(Extracted page text data)
▬▬▬

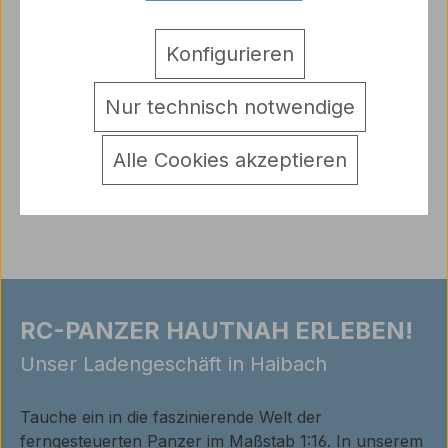
Antriebsachsenabstützung für den Königstiger Typ
Konfigurieren
A: Für Achsen bis 7,99mm Zwei gedrehte Alumin…
Mehr
Nur technisch notwendige
Hersteller
Warnhinweise
Alle Cookies akzeptieren
Bewertungen
RC-PANZER HAUTNAH ERLEBEN!
Unser Ladengeschäft in Haibach
Tauche ein in die faszinierende Welt der
ferngesteuerten Panzer im Maßstab 1:16. In unserem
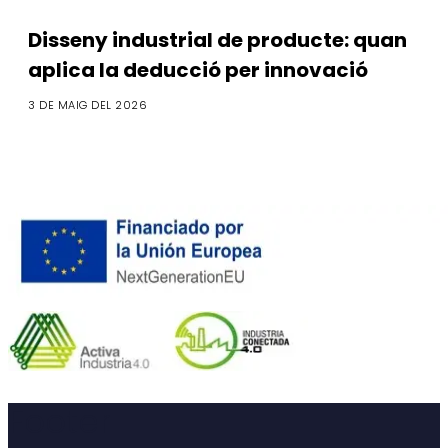
Disseny industrial de producte: quan
aplica la deducció per innovació
3 DE MAIG DEL 2026
Footer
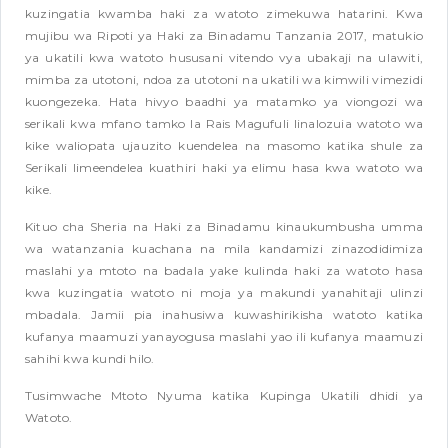
kuzingatia kwamba haki za watoto zimekuwa hatarini. Kwa
mujibu wa Ripoti ya Haki za Binadamu Tanzania 2017, matukio
ya ukatili kwa watoto hususani vitendo vya ubakaji na ulawiti,
mimba za utotoni, ndoa za utotoni na ukatili wa kimwili vimezidi
kuongezeka. Hata hivyo baadhi ya matamko ya viongozi wa
serikali kwa mfano tamko la Rais Magufuli linalozuia watoto wa
kike waliopata ujauzito kuendelea na masomo katika shule za
Serikali limeendelea kuathiri haki ya elimu hasa kwa watoto wa
kike.
Kituo cha Sheria na Haki za Binadamu kinaukumbusha umma
wa watanzania kuachana na mila kandamizi zinazodidimiza
maslahi ya mtoto na badala yake kulinda haki za watoto hasa
kwa kuzingatia watoto ni moja ya makundi yanahitaji ulinzi
mbadala. Jamii pia inahusiwa kuwashirikisha watoto katika
kufanya maamuzi yanayogusa maslahi yao ili kufanya maamuzi
sahihi kwa kundi hilo.
Tusimwache Mtoto Nyuma katika Kupinga Ukatili dhidi ya
Watoto.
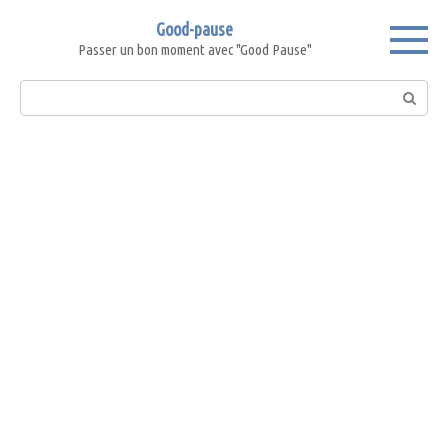
Skip
Good-pause
to
Passer un bon moment avec "Good Pause"
content
Search:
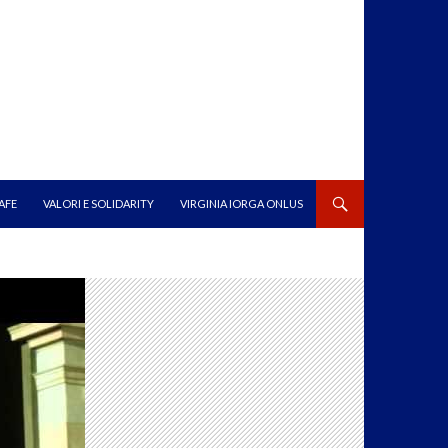
AFE
VALORI E SOLIDARITY
VIRGINIA IORGA ONLUS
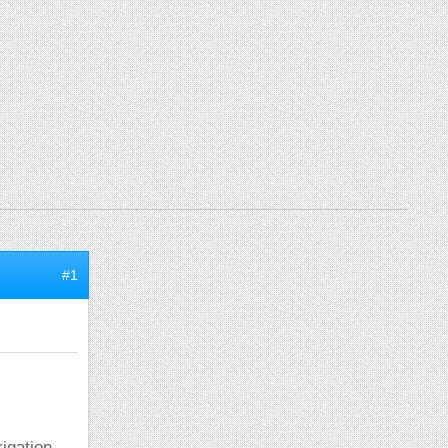
#1
rigation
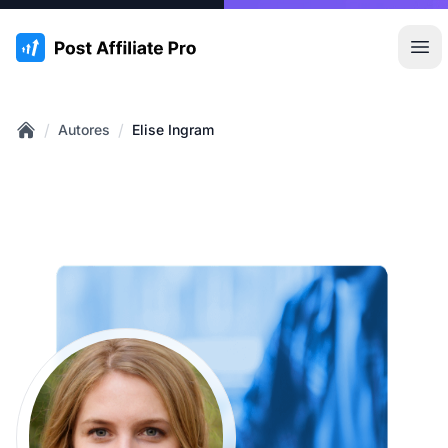
:site.title
Abr
/
/
Autores
Elise Ingram
Home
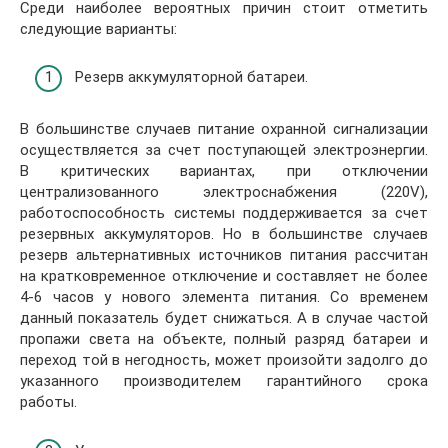
Среди наиболее вероятных причин стоит отметить
следующие варианты:
Резерв аккумуляторной батареи.
В большинстве случаев питание охранной сигнализации
осуществляется за счет поступающей электроэнергии.
В критических вариантах, при отключении
централизованного электроснабжения (220V),
работоспособность системы поддерживается за счет
резервных аккумуляторов. Но в большинстве случаев
резерв альтернативных источников питания рассчитан
на кратковременное отключение и составляет не более
4-6 часов у нового элемента питания. Со временем
данный показатель будет снижаться. А в случае частой
пропажи света на объекте, полный разряд батареи и
переход той в негодность, может произойти задолго до
указанного производителем гарантийного срока
работы.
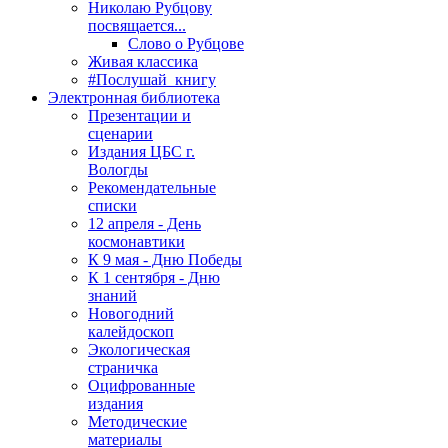
Николаю Рубцову
посвящается...
Слово о Рубцове
Живая классика
#Послушай_книгу
Электронная библиотека
Презентации и
сценарии
Издания ЦБС г.
Вологды
Рекомендательные
списки
12 апреля - День
космонавтики
К 9 мая - Дню Победы
К 1 сентября - Дню
знаний
Новогодний
калейдоскоп
Экологическая
страничка
Оцифрованные
издания
Методические
материалы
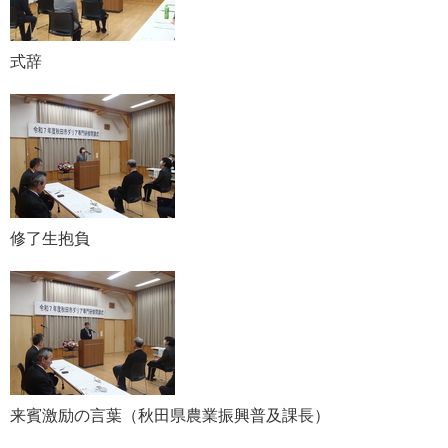
式辞
修了生抱負
来賓激励の言葉（秋田県農業振興普及課長）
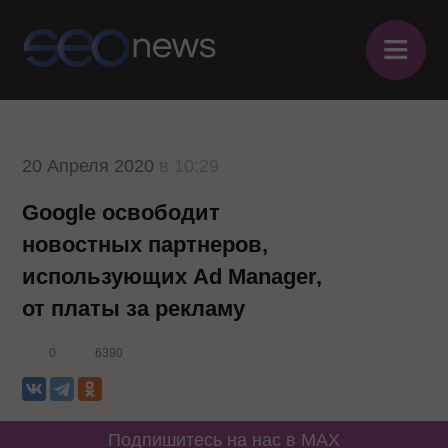
≡
20 Апреля 2020
в 10:29
Google освободит
новостных партнеров,
использующих Ad Manager,
от платы за рекламу
0
6390
Подпишитесь на нас в MAX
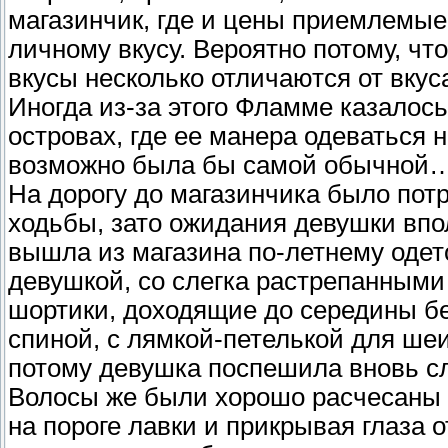
магазинчик, где и цены приемлемые
личному вкусу. Вероятно потому, чт
вкусы несколько отличаются от вку
Иногда из-за этого Фламме казалось
островах, где ее манера одеваться 
возможно была бы самой обычной
На дорогу до магазинчика было пот
ходьбы, зато ожидания девушки впо
вышла из магазина по-летнему одет
девушкой, со слегка растрепанными
шортики, доходящие до середины бе
спиной, с лямкой-петелькой для шеи
потому девушка поспешила вновь сло
Волосы же были хорошо расчесаны 
на пороге лавки и прикрывая глаза 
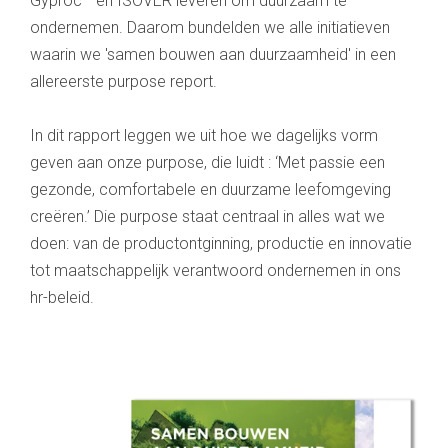
Gyproc
en ISOVER leveren om duurzaam te
ondernemen. Daarom bundelden we alle initiatieven
waarin we 'samen bouwen aan duurzaamheid' in een
allereerste purpose report.
In dit rapport leggen we uit hoe we dagelijks vorm
geven aan onze purpose, die luidt : ‘Met passie een
gezonde, comfortabele en duurzame leefomgeving
creëren.’ Die purpose staat centraal in alles wat we
doen: van de productontginning, productie en innovatie
tot maatschappelijk verantwoord ondernemen in ons
hr-beleid.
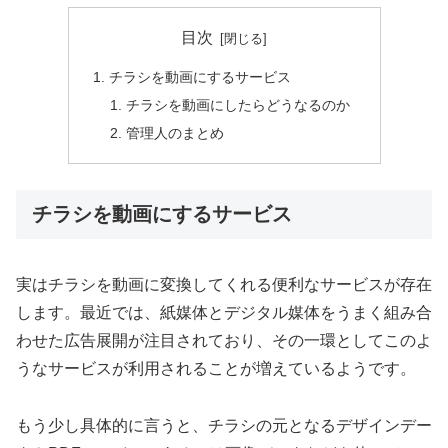
目次
チラシを動画にするサービス
チラシを動画にしたらどうなるのか
管理人のまとめ
チラシを動画にするサービス
実はチラシを動画に変換してくれる便利なサービスが存在
します。最近では、紙媒体とデジタル媒体をうまく組み合
わせた広告展開が注目されており、その一環としてこのよ
うなサービスが利用されることが増えているようです。
もう少し具体的に言うと、チラシの元となるデザインデー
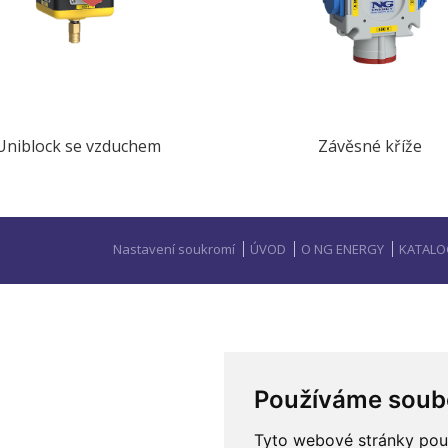
Uniblock se vzduchem
Závěsné kříže
Nastavení soukromí
ÚVOD
O NG ENERGY
KATALO
Používáme soub
Tyto webové stránky použí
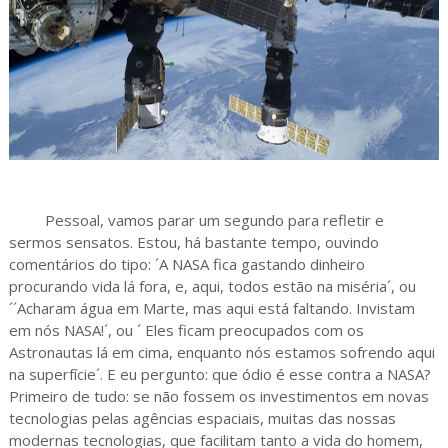
Pessoal, vamos parar um segundo para refletir e
sermos sensatos. Estou, há bastante tempo, ouvindo
comentários do tipo: ´A NASA fica gastando dinheiro
procurando vida lá fora, e, aqui, todos estão na miséria´, ou
´´Acharam água em Marte, mas aqui está faltando. Invistam
em nós NASA!´, ou ´ Eles ficam preocupados com os
Astronautas lá em cima, enquanto nós estamos sofrendo aqui
na superfície´. E eu pergunto: que ódio é esse contra a NASA?
Primeiro de tudo: se não fossem os investimentos em novas
tecnologias pelas agências espaciais, muitas das nossas
modernas tecnologias, que facilitam tanto a vida do homem,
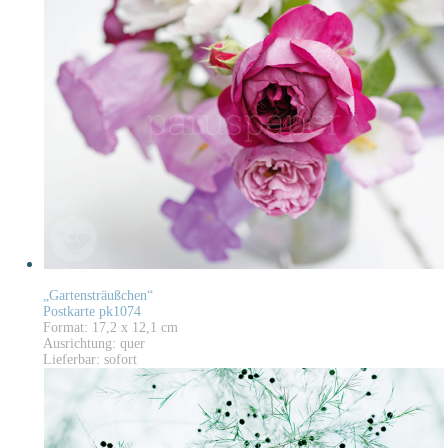
„Gartensträußchen“
Postkarte pk1074
Format: 17,2 x 12,1 cm
Ausrichtung: quer
Lieferbar: sofort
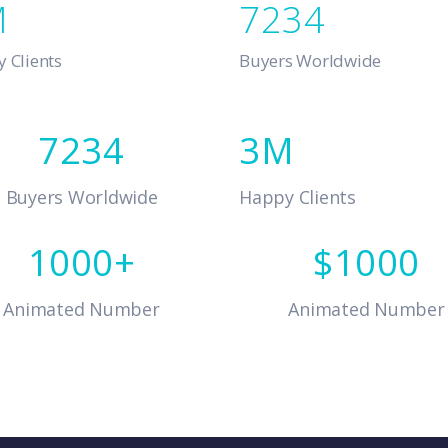
7234
 Clients
Buyers Worldwide
7234
3
Buyers Worldwide
Happy Clients
1000
1000
Animated Number
Animated Number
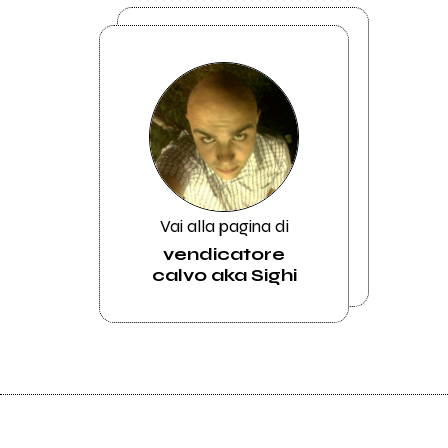
Vai alla pagina di
vendicatore
calvo aka Sighi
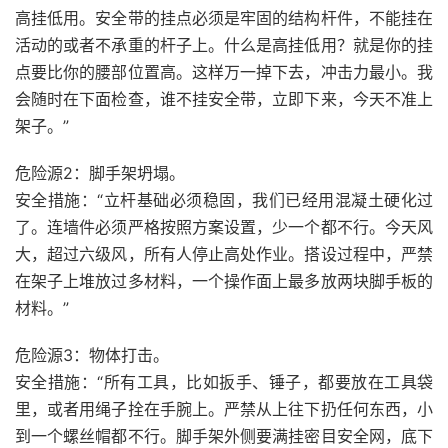
高挂低用。安全带的挂点必须是牢固的结构杆件，不能挂在
活动的或者不承重的杆子上。什么是高挂低用？就是你的挂
点要比你的腰部位置高。这样万一掉下去，冲击力最小。我
会随时在下面检查，谁不挂安全带，立即下来，今天不准上
架子。”
危险源2：脚手架坍塌。
安全措施：“立杆基础必须稳固，我们已经用混凝土硬化过
了。连墙件必须严格按照方案设置，少一个都不行。今天风
大，超过六级风，所有人停止高处作业。搭设过程中，严禁
在架子上堆放过多材料，一个操作面上最多放两块脚手板的
材料。”
危险源3：物体打击。
安全措施：“所有工具，比如扳手、锤子，都要放在工具袋
里，或者用绳子拴在手腕上。严禁从上往下扔任何东西，小
到一个螺丝帽都不行。脚手架外侧要满挂密目安全网，底下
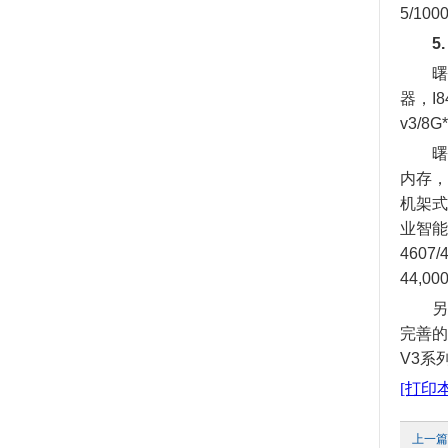
5/10
5
曙光的新
器，I
v3/8
曙光的
内存，
机架式
业智能
4607
44,00
另一款
完善的
V3系
[打印
上一篇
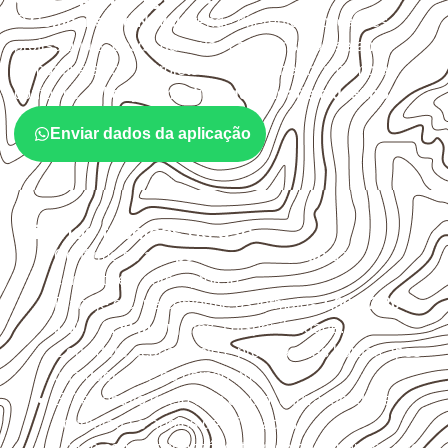
O
Compensado Naval
atende diferentes aplicações
profissionais, desde que suas características sejam
compatíveis com o projeto. A Infinity orienta a compra
conforme
aplicação, medida, quantidade e destino
.
Enviar dados da aplicação
Critérios técnicos de uso
Confirme se a
espessura e o formato
são
compatíveis com o projeto.
Planeje o corte conforme os formatos
1,60 × 2,20 m e
1,60 × 2,50 m
, sujeitos à disponibilidade.
Considere acabamento e proteção das bordas após
qualquer corte ou usinagem.
Evite contato direto com o solo, chuva, umidade
acumulada e apoios desnivelados.
Valide com o responsável técnico qualquer uso que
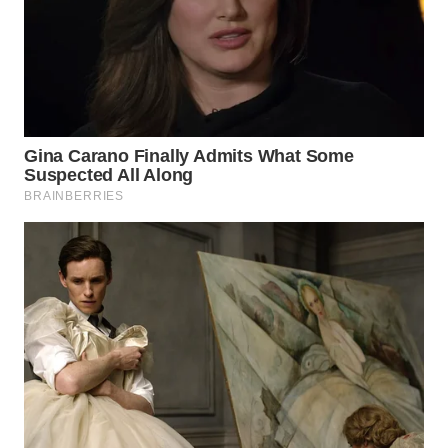
Wahana
Media
Group
WAHANA
NEWS
WAHANA
TANI
WAHANA
ADVOKAT
WAHANA
INFRASTRUKTUR
WAHANA
KONSUMEN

▬▬▬

Problem description: Starting with the line above that holds "20 Апреля 2020", restate each line word for word up to and including the line that holds "вкусы несколько отличаются от вку". Drop the pictures.

Written answer:
20 Апреля 2020
в 10:29
Google освободит
новостных партнеров,
использующих Ad Manager,
от платы за рекламу
0
6390
Подпишитесь на нас в MAX
магазинчик, где и цены приемлемые
личному вкусу. Вероятно потому, чт
вкусы несколько отличаются от вку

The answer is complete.